→ PROBLEM TO WORK ON: Please give the records below again in full, exactly, with the images left out.

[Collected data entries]
·····

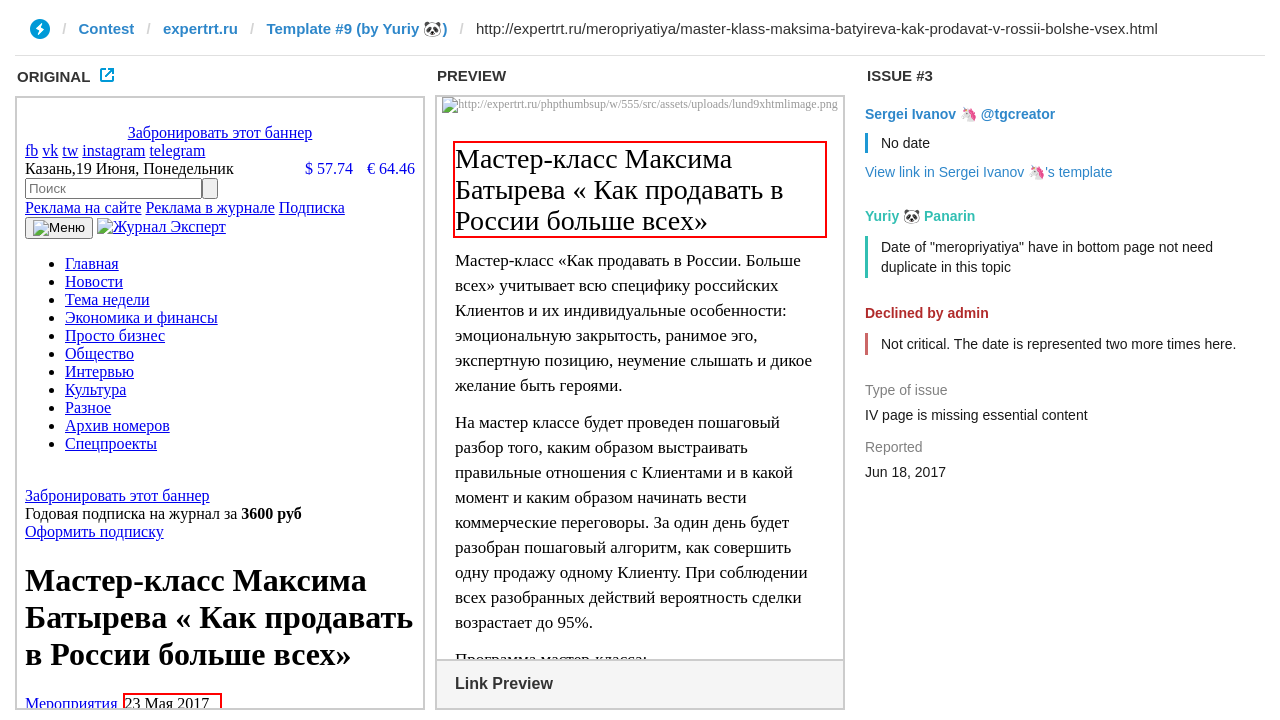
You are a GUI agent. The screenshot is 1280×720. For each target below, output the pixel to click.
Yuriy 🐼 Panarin (920, 216)
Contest (107, 28)
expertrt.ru (200, 28)
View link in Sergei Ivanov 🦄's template (988, 172)
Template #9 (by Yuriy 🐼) (356, 28)
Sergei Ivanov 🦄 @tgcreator (960, 114)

·····

→ WRITTEN ANSWER:
You are a GUI agent. The screenshot is 1280×720. For each target below, output the pixel to click.
Yuriy 🐼 Panarin (920, 216)
Contest (107, 28)
expertrt.ru (200, 28)
View link in Sergei Ivanov 🦄's template (988, 172)
Template #9 (by Yuriy 🐼) (356, 28)
Sergei Ivanov 🦄 @tgcreator (960, 114)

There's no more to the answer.